During its life, NWH produced approximately 120 MMbbls of oil, 5 MMbbls of natural gas liquids and 78 Bcf of gas. Current NWH oil in place estimates have an original STOIIP of 1,170 MMbbls (NWH 700 MMbbls, Darwin 470 MMbbls), indicating the NWH recovery factor is low for Brent province reservoirs. Recoveries per well were highly variable and understanding this variability, and addressing the associated issues, is the key to a successful future development of Darwin.
Field Development Plan
Fairfield’s technical work on NWH has been directed towards understanding its reservoir performance as an analogue of what may be expected in the undeveloped southern part of NWH and further to the south in 211/27e. New 3D seismic was shot across the entire area in 2009 to better define the top and base Brent envelope and improve and rationalise the structural fault pattern. Contrary to the original interpretation of the 1980’s-vintage seismic data, the new data shows significantly less faulting and a much better defined structural grain. This is consistent with the inferred structure and the observations from the production history and stratigraphy in the wells. Dynamic modelling has assisted in defining the extents of some of these faults where the tip points were sub-seismic in scale resulting in localised mismatches to the historical production. This comprehensive picture of the structure, combined with the lack of dedicated water injectors, helps to explain the poor water-flood response observed in many of the producing wells on NWH and highlights the importance of a detailed reservoir management and completion strategy.

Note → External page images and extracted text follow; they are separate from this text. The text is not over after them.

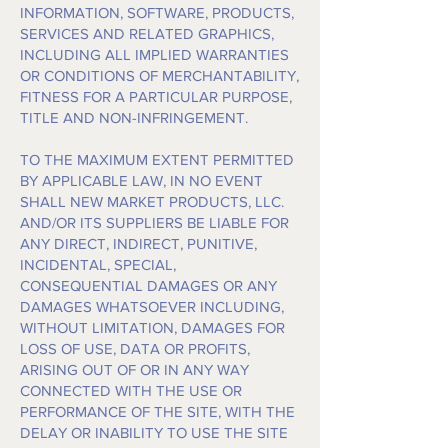
INFORMATION, SOFTWARE, PRODUCTS,
SERVICES AND RELATED GRAPHICS,
INCLUDING ALL IMPLIED WARRANTIES
OR CONDITIONS OF MERCHANTABILITY,
FITNESS FOR A PARTICULAR PURPOSE,
TITLE AND NON-INFRINGEMENT.
TO THE MAXIMUM EXTENT PERMITTED
BY APPLICABLE LAW, IN NO EVENT
SHALL NEW MARKET PRODUCTS, LLC.
AND/OR ITS SUPPLIERS BE LIABLE FOR
ANY DIRECT, INDIRECT, PUNITIVE,
INCIDENTAL, SPECIAL,
CONSEQUENTIAL DAMAGES OR ANY
DAMAGES WHATSOEVER INCLUDING,
WITHOUT LIMITATION, DAMAGES FOR
LOSS OF USE, DATA OR PROFITS,
ARISING OUT OF OR IN ANY WAY
CONNECTED WITH THE USE OR
PERFORMANCE OF THE SITE, WITH THE
DELAY OR INABILITY TO USE THE SITE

Detailed petrophysical, stratigraphic and reservoir quality analyses have been completed based on the log and core data, together with a thorough review of all the NWH production data, well histories and production logs. A comprehensive new static model has been constructed to assist in understanding the reserves distribution, reservoir performance, optimum perforation strategy and water injection pattern design. This has resulted in the identification of a phased development approach comprising the proven, but undeveloped oil accumulations in the south of NWH and the prospective but potentially larger accumulations further to the south within block 211/27e. Exploration and appraisal drilling of a number of locations within blocks 211/27a and 211/27e is currently planned for 2012 and 2013. Development will be achieved by the optimised placement of producers and supporting water injectors in individual fault-panels. These fault panels are now well defined on the new seismic data meaning that with an appropriate completion and well management philosophy, producers will receive dedicated water injection support and reservoir sweep on a layer-by-layer basis from their respective injectors. This in-turn implies that the recoveries per well in the Fairfield development plan will be comparable with the upper-limit of what has already been proven to be achievable in the best of the original NWH development wells where good producer-injector pairing, and vertical sweep, was achieved. Evaluation of alternative hosting options for the development are ongoing with comparison economics being run for a tie-back solution to the Fairfield operated Dunlin Platform approximately 25 kms away, a stand-alone FPSO unit and a fixed platform. Requests for service have been issued to prospective hosting service providers and commercial and technical feasibility studies are ongoing. In the case of FPSOs, market enquiries have been issued and a market survey completed. First oil is anticipated in 2018.